Public transport transfers assessment via transferable utility games and Shapley value approximation

Abstract

The importance of transfer points in public transport networks is estimated by exploiting an approach based on transferable utility cooperative games, which integrates the network topology and the demands. Transfer points are defined as clusters of nearby stops, from which it is easily possible to switch between routes. The methodology is based on a solution concept from cooperative game theory, known as Shapley value. A special formulation of the game is developed for public transport networks with an emphasis on transfers.

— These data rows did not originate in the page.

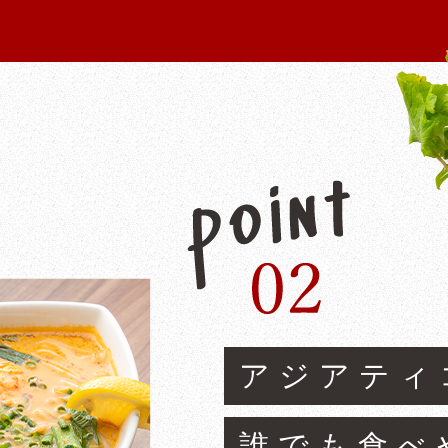
アジアティ
誰でも食べ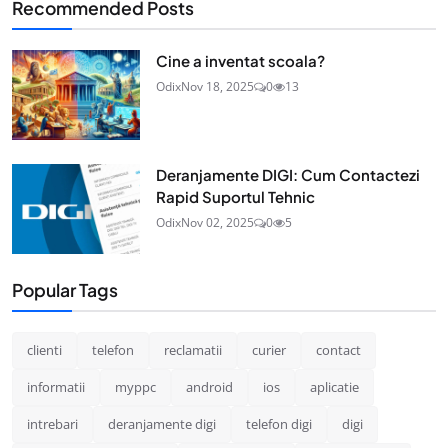
Recommended Posts
Cine a inventat scoala?
Odix
Nov 18, 2025
0
13
Deranjamente DIGI: Cum Contactezi
Rapid Suportul Tehnic
Odix
Nov 02, 2025
0
5
Popular Tags
clienti
telefon
reclamatii
curier
contact
informatii
myppc
android
ios
aplicatie
intrebari
deranjamente digi
telefon digi
digi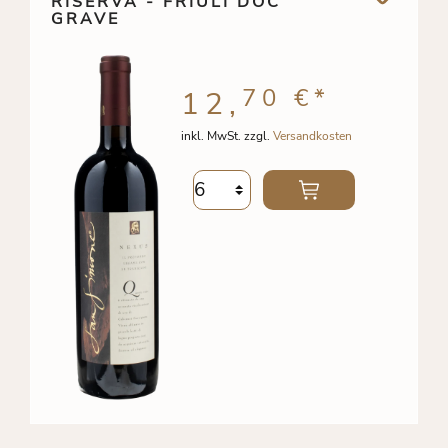
RISERVA - FRIULI DOC
GRAVE
70 €
*
12,
inkl. MwSt. zzgl.
Versandkosten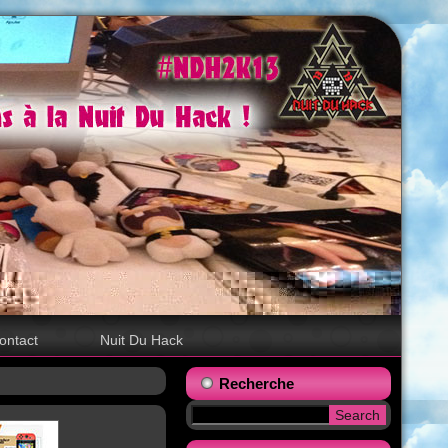
ontact
Nuit Du Hack
Recherche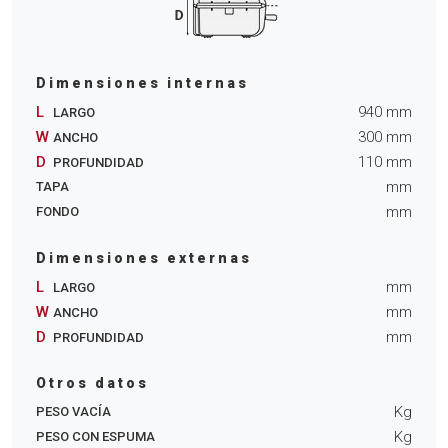
Dimensiones internas
L
940
mm
LARGO
W
300
mm
ANCHO
D
110
mm
PROFUNDIDAD
mm
TAPA
mm
FONDO
Dimensiones externas
L
mm
LARGO
W
mm
ANCHO
D
mm
PROFUNDIDAD
Otros datos
Kg
PESO VACÍA
Kg
PESO CON ESPUMA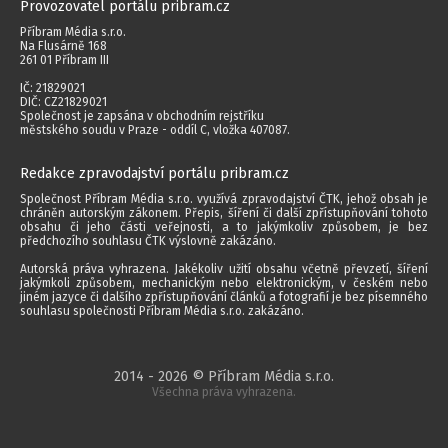
Provozovatel portálu pribram.cz
Příbram Média s.r.o.
Na Flusárně 168
261 01 Příbram III
IČ: 21829021
DIČ: CZ21829021
Společnost je zapsána v obchodním rejstříku
městského soudu v Praze - oddíl C, vložka 407087.
Redakce zpravodajství portálu pribram.cz
Společnost Příbram Média s.r.o. využívá zpravodajství ČTK, jehož obsah je
chráněn autorským zákonem. Přepis, šíření či další zpřístupňování tohoto
obsahu či jeho části veřejnosti, a to jakýmkoliv způsobem, je bez
předchozího souhlasu ČTK výslovně zakázáno.
Autorská práva vyhrazena. Jakékoliv užití obsahu včetně převzetí, šíření
jakýmkoli způsobem, mechanickým nebo elektronickým, v českém nebo
jiném jazyce či dalšího zpřístupňování článků a fotografií je bez písemného
souhlasu společnosti Příbram Média s.r.o. zakázáno.
2014 - 2026 © Příbram Média s.r.o.
Všechna práva vyhrazena.
webdesign | websystem | KAO.cz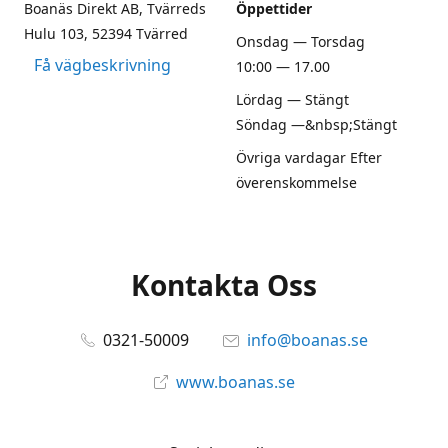
Boanäs Direkt AB, Tvärreds
Öppettider
Hulu 103, 52394 Tvärred
Onsdag — Torsdag
Få vägbeskrivning
10:00 — 17.00
Lördag — Stängt
Söndag —&nbsp;Stängt
Övriga vardagar Efter
överenskommelse
Kontakta Oss
0321-50009
info@boanas.se
www.boanas.se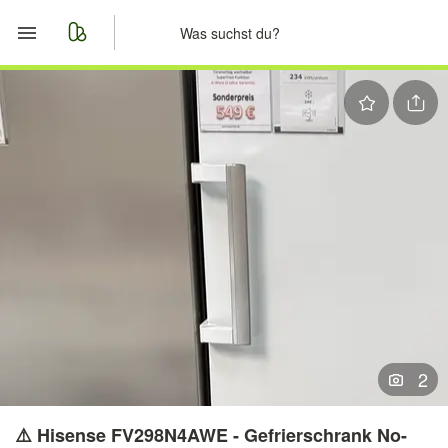
Start
Merkliste
Nachrichten
Anzeige aufgeben
2
⚠️ Hisense FV298N4AWE - Gefrierschrank No-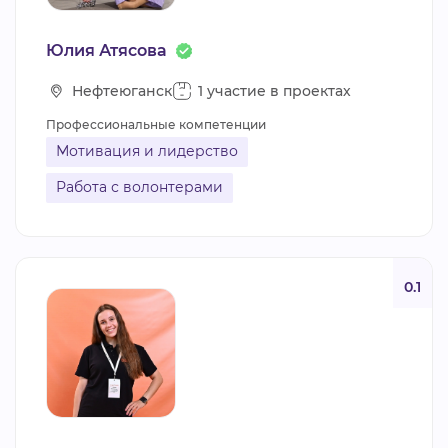
Юлия Атясова
Нефтеюганск
1 участие в проектах
Профессиональные компетенции
Мотивация и лидерство
Работа с волонтерами
0.1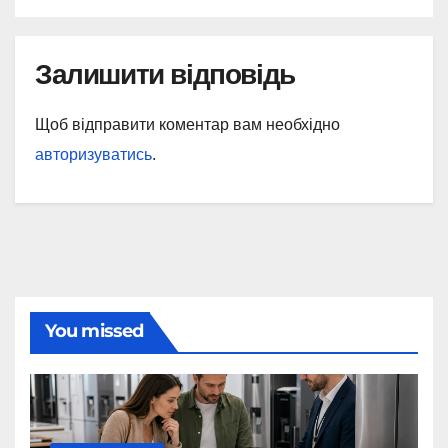
Залишити відповідь
Щоб відправити коментар вам необхідно
авторизуватись
.
You missed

Based on such a game, the Shapley value is evaluated as an attribute of each transfer point to measure its relative importance: the greater the associated value, the larger the relevance. Due to the computational requirements of the Shapley value calculation for large-size networks, a Monte Carlo approximation is investigated and adopted. A case study of a real-world network is presented to demonstrate the model’s viability.

KEYWORDS:

• Network analysis
• public transport
• transfers
• centrality measures
• cooperative games
• transferable utility
• Shapley value
• Monte Carlo methods

Acknowledgements

G. Gnecco and M. Sanguineti are members of GNAMPA-INdAM (Gruppo Nazionale per l’Analisi Matematica, la Probabilità e le loro Applicazioni – Istituto Nazionale di Alta Matematica). M. Sanguineti is Research Associate at INM (Institute for Marine Engineering) of CNR (National Research Council of Italy) under the Project PDGP 2018/20 DIT.AD016.001 ‘Technologies for Smart Communities’.

Disclosure statement

No potential conflict of interest was reported by the author(s).

Notes

1 Chebyshev’s inequality states that, for any random variable $X$ with finite mean $\mu$ and finite standard variation $\sigma$, and for any real number $k>0$, one has $Pr(|X-\mu |>k\sigma )\le \frac{1}{k^2}$.

2 Boole’s inequality, also known as ‘union bound’, states that, given any countable set of events $A_1$, $A_2$, $A_3$, … , one has $Pr\left(\bigcup _i{A}_i\right)\le \sum _{i}Pr(A_i)$.